§ INSTRUCTIONS FOR THE TASK
Could each entry below be written out exactly, with every picture dropped?

§ AVAILABLE RECORDS
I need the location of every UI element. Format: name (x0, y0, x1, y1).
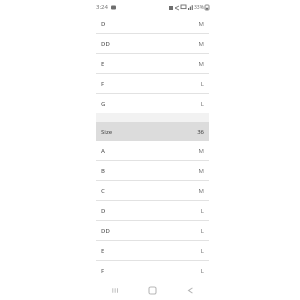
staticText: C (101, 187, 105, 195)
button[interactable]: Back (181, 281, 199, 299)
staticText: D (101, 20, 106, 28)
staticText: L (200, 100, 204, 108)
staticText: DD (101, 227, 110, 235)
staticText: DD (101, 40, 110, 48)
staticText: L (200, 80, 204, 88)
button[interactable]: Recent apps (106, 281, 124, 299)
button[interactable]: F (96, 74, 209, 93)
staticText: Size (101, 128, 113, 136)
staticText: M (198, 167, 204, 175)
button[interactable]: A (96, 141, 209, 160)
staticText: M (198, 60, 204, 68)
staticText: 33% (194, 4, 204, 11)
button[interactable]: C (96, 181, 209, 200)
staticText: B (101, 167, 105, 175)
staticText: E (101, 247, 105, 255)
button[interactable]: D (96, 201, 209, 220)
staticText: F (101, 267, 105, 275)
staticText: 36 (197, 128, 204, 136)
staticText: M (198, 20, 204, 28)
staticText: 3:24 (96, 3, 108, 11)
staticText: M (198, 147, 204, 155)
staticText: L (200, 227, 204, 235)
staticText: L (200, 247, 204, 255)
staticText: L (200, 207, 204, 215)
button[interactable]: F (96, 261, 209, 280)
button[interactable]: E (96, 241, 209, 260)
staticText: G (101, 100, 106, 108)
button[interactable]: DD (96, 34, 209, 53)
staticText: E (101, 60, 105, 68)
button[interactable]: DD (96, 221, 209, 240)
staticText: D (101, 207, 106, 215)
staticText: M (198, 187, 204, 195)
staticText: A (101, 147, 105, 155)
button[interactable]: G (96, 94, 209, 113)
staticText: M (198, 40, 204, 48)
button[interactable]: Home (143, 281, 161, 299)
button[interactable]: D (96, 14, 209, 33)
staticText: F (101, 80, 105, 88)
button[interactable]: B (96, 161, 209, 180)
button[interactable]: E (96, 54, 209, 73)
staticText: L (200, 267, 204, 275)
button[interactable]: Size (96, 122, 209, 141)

§ EXERCISE OUTPUT
I need the location of every UI element. Format: name (x0, y0, x1, y1).
staticText: C (101, 187, 105, 195)
button[interactable]: Back (181, 281, 199, 299)
staticText: D (101, 20, 106, 28)
staticText: L (200, 100, 204, 108)
staticText: DD (101, 227, 110, 235)
staticText: DD (101, 40, 110, 48)
staticText: L (200, 80, 204, 88)
button[interactable]: Recent apps (106, 281, 124, 299)
button[interactable]: F (96, 74, 209, 93)
staticText: Size (101, 128, 113, 136)
staticText: M (198, 167, 204, 175)
button[interactable]: A (96, 141, 209, 160)
staticText: M (198, 60, 204, 68)
staticText: 33% (194, 4, 204, 11)
button[interactable]: C (96, 181, 209, 200)
staticText: B (101, 167, 105, 175)
staticText: E (101, 247, 105, 255)
button[interactable]: D (96, 201, 209, 220)
staticText: F (101, 267, 105, 275)
staticText: 36 (197, 128, 204, 136)
staticText: M (198, 20, 204, 28)
staticText: 3:24 (96, 3, 108, 11)
staticText: M (198, 147, 204, 155)
staticText: L (200, 227, 204, 235)
staticText: L (200, 247, 204, 255)
staticText: L (200, 207, 204, 215)
button[interactable]: F (96, 261, 209, 280)
button[interactable]: E (96, 241, 209, 260)
staticText: G (101, 100, 106, 108)
button[interactable]: DD (96, 34, 209, 53)
staticText: E (101, 60, 105, 68)
button[interactable]: DD (96, 221, 209, 240)
staticText: D (101, 207, 106, 215)
staticText: M (198, 187, 204, 195)
staticText: A (101, 147, 105, 155)
button[interactable]: G (96, 94, 209, 113)
staticText: M (198, 40, 204, 48)
button[interactable]: Home (143, 281, 161, 299)
button[interactable]: D (96, 14, 209, 33)
staticText: F (101, 80, 105, 88)
button[interactable]: B (96, 161, 209, 180)
button[interactable]: E (96, 54, 209, 73)
staticText: L (200, 267, 204, 275)
button[interactable]: Size (96, 122, 209, 141)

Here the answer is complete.